Last week in the Middle East and North Africa, state authorities targeted freedom of expression, prosecuted citizens on morality-based charges, and desecrated religious sites. In Iraq, Kurdish authorities targeted an imam for his criticism of Newrouz — the first day of spring and beginning of the Kurdish new year — festivities and federal authorities arrested citizens over accusations of sorcery. In Yemen, Houthi forces killed a Zaydi religious leader for refusing to give pro-Houthi speeches and sermons. In Egypt, the Supreme Administrative Court upheld a decision banning all Shiite TV channels and websites, and police forces arrested individuals on fraud charges for their alleged practice of sorcery.
State authorities targeted freedom of expression in Iraq, Yemen, and Egypt last week. In Iraq, Kurdish authorities issued an arrest warrant for an imam in Erbil after he described Newrouz as a “feast of infidels and fire-worshippers” (Baghdad Today, 20 March 2022). In Yemen, Houthi forces attacked and killed a Zaydi preacher in Al Matammah district in Al Jawf governorate after he refused to give pro-Houthi speeches and sermons depicting the Yemeni conflict as a war of the Houthis against the “infidels” (Bawabatii, 19 March 2022). ACLED-Religion records an uptick in attacks targeting Zaydi religious leaders since the start of 2022, with at least seven abduction or attack events recorded. This increase comes after a prominent Zaydi scholar issued a fatwa in early January prohibiting fighting with the Houthis. In Egypt, the Supreme Administrative Court upheld the State Council Administrative Court’s decision to shut down all religious Shiite TV channels and websites in Egypt, refusing an appeal presented by the National Telecommunications Regulatory Authority (NTRA). Notably, in their ruling, the court also called on the NTRA to impose more control over the Internet under the pretext of “monitoring the sources of danger” (The New Arab, 23 March 2022). However the NTRA had submitted the appeal, citing that there were not any laws that assign the NTRA as the body responsible for monitoring websites.
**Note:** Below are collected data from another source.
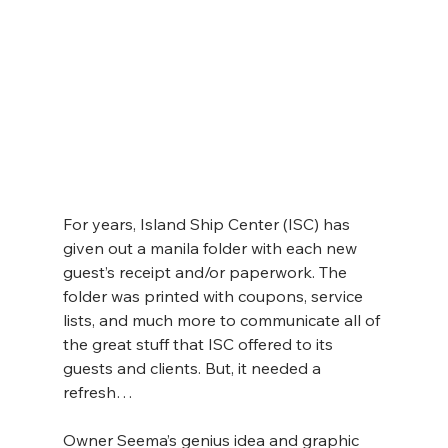
For years, Island Ship Center (ISC) has 
given out a manila folder with each new 
guest’s receipt and/or paperwork. The 
folder was printed with coupons, service 
lists, and much more to communicate all of 
the great stuff that ISC offered to its 
guests and clients. But, it needed a 
refresh…
Owner Seema’s genius idea and graphic 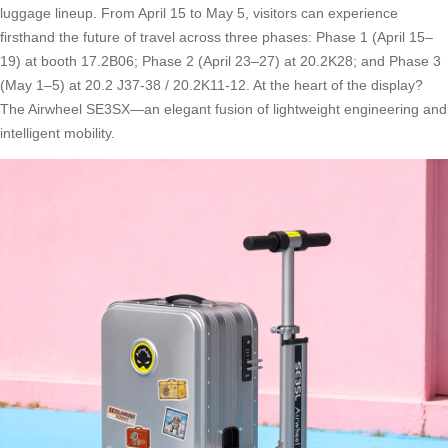
luggage lineup. From April 15 to May 5, visitors can experience
firsthand the future of travel across three phases: Phase 1 (April 15–
19) at booth 17.2B06; Phase 2 (April 23–27) at 20.2K28; and Phase 3
(May 1–5) at 20.2 J37-38 / 20.2K11-12. At the heart of the display?
The Airwheel SE3SX—an elegant fusion of lightweight engineering and
intelligent mobility.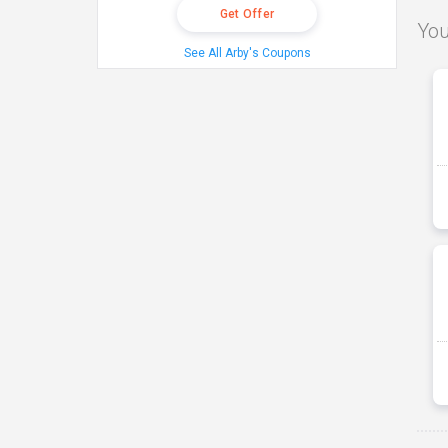
Get Offer
You
See All Arby's Coupons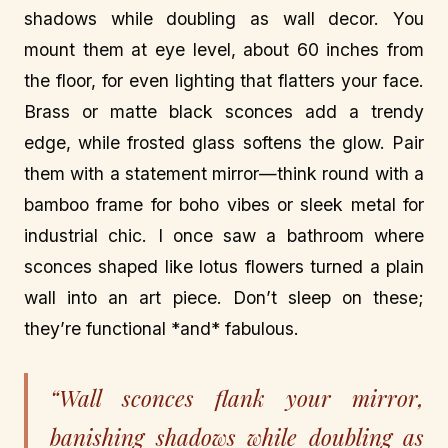
shadows while doubling as wall decor. You
mount them at eye level, about 60 inches from
the floor, for even lighting that flatters your face.
Brass or matte black sconces add a trendy
edge, while frosted glass softens the glow. Pair
them with a statement mirror—think round with a
bamboo frame for boho vibes or sleek metal for
industrial chic. I once saw a bathroom where
sconces shaped like lotus flowers turned a plain
wall into an art piece. Don’t sleep on these;
they’re functional *and* fabulous.
“Wall sconces flank your mirror,
banishing shadows while doubling as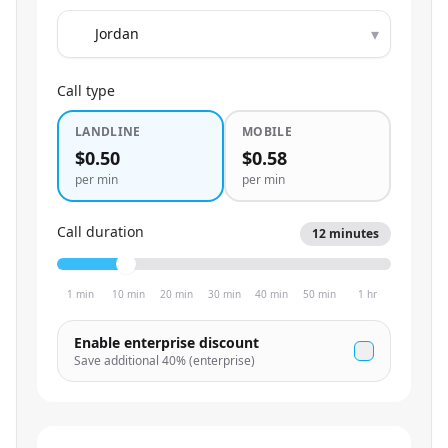
▾
Call type
LANDLINE
MOBILE
$0.50
$0.58
per min
per min
Call duration
12
minutes
1 min
10 min
20 min
30 min
40 min
50 min
1 hr
Enable enterprise discount
Save additional
40
% (enterprise)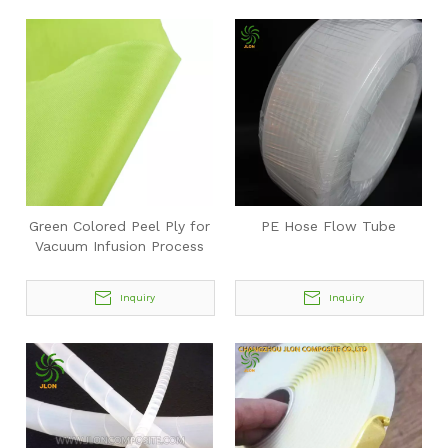
Green Colored Peel Ply for
PE Hose Flow Tube
Vacuum Infusion Process
Inquiry
Inquiry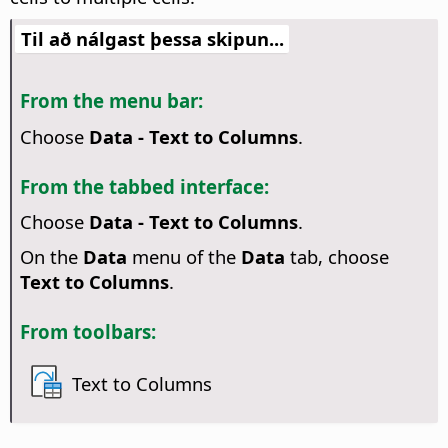
Til að nálgast þessa skipun...
From the menu bar:
Choose
Data - Text to Columns
.
From the tabbed interface:
Choose
Data - Text to Columns
.
On the
Data
menu of the
Data
tab, choose
Text to Columns
.
From toolbars:
Text to Columns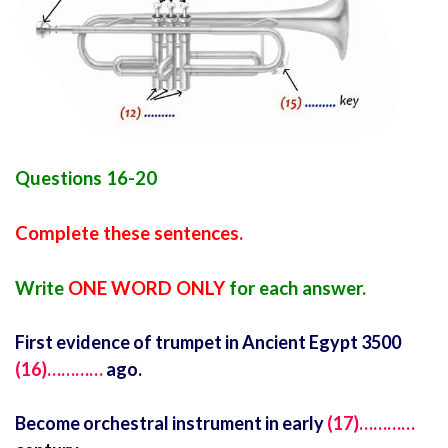
Questions 16-20
Complete these sentences.
Write
ONE WORD ONLY
for each answer.
First evidence of trumpet in Ancient Egypt 3500
(16)…………
ago.
Become orchestral instrument in early
(17)…………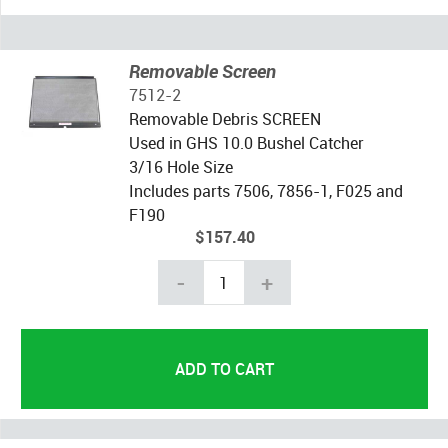
Removable Screen
7512-2
Removable Debris SCREEN
Used in GHS 10.0 Bushel Catcher
3/16 Hole Size
Includes parts 7506, 7856-1, F025 and
F190
$157.40
-
+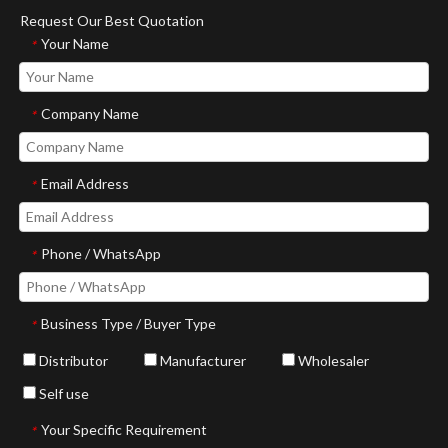
Request Our Best Quotation
Your Name
*
Company Name
*
Email Address
*
Phone / WhatsApp
*
Business Type / Buyer Type
*
Distributor
Manufacturer
Wholesaler
Self use
Your Specific Requirement
*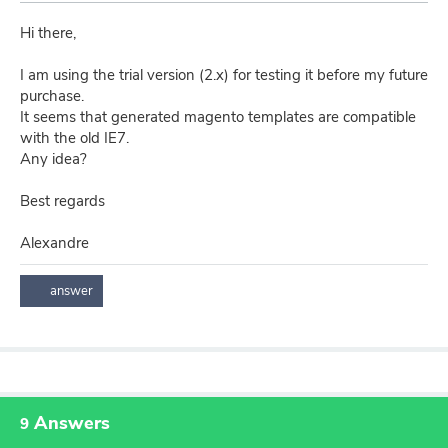
Hi there,
I am using the trial version (2.x) for testing it before my future
purchase.
It seems that generated magento templates are compatible
with the old IE7.
Any idea?
Best regards
Alexandre
Answers
9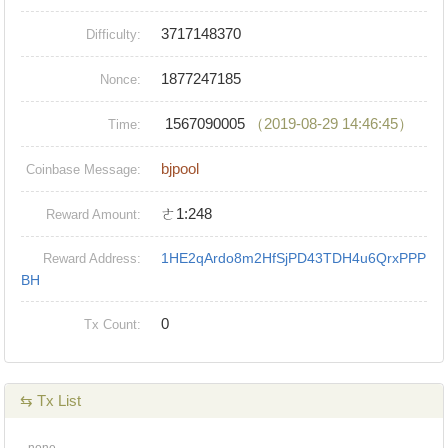
3717148370
Difficulty:
1877247185
Nonce:
1567090005
（2019-08-29 14:46:45）
Time:
bjpool
Coinbase Message:
ㄜ1:248
Reward Amount:
1HE2qArdo8m2HfSjPD43TDH4u6QrxPPP
Reward Address:
BH
0
Tx Count:
⇆ Tx List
In Egypt and Iraq, state authorities also prosecuted citizens for morality-related charges last week. In Egypt, security forces arrested a man over accusations of fraud, for allegedly advertising and practicing sorcery services (Al Masry Al Youm, 19 March 2022). Egyptian law does not criminalize sorcery; however, people who practice witchcraft, mysticism, and charlatanism are prosecuted under fraud charges. Meanwhile, in Iraq, police forces arrested a man and woman accused of practicing sorcery in Mosul. In contrast to Egypt, Iraqi authorities criminalize certain acts associated with sorcery and folk Islam, such as exorcising Jinns1 Jinns are mythological creatures found in Islam that originate from pre-Islamic Arabian beliefs. Some Muslims believe that they are capable of possessing human beings (Britannica, 2022). and making lucky charms and curses. The Iraqi Ministry of Interior introduced a ban on businesses offering ‘magical’ services, such as exorcisms, in Baghdad and southern Iraq in 2017, and Kurdish authorities conducted a security campaign against such businesses in July 2021 (Shafaaq News, 11 July 2021).
In Palestine, state and non-state actors desecrated mosques last week, stoking tensions ahead of Ramadan, which begins on 2 April. In Hebron city, Israeli military forces continued excavation and building activities at the Ibrahimi Mosque/Cave of the Patriarchs to construct a Jewish tourist path and electric elevator on the shared religious site. This contentious project has led to repeated clashes between Israeli settlers and police and Muslim worshippers, who claim the project is illegal. Israeli military forces also raided the Ibrahimi Mosque/Cave of the Patriarchs and denied mosque management crews access to the site for unspecified reasons. In Nablus, Israeli settlers threw Molotov cocktails at the Jammain village mosque entrance, causing a fire and material damage to the carpets at the entrance. The perpetrators also wrote racist slogans on the nearby walls. Meanwhile, in Salfit city, a Palestinian worker removed a mezuzah from the door of a Jewish family and attempted to set it on fire, before posting a video of the incident on TikTok. This increase in provocations by both Palestinians and Israelis is only expected to escalate ahead of Ramadan, which will overlap this year with the Jewish Passover — beginning on 15 April.
Last week In Yemen, pro-Houthi authorities announced an increase of the zakat — an obligatory form of almsgiving in Islam — from 500 YER (2 USD) to 750 YER (3 USD). Yemenis have decried the move because this amount accounts for half of their monthly salaries (Bawabatii, 21 March 2022). Also, with the Islamic month of Ramadan only a week away, the Houthis are expected to launch more measures targeting religious practice.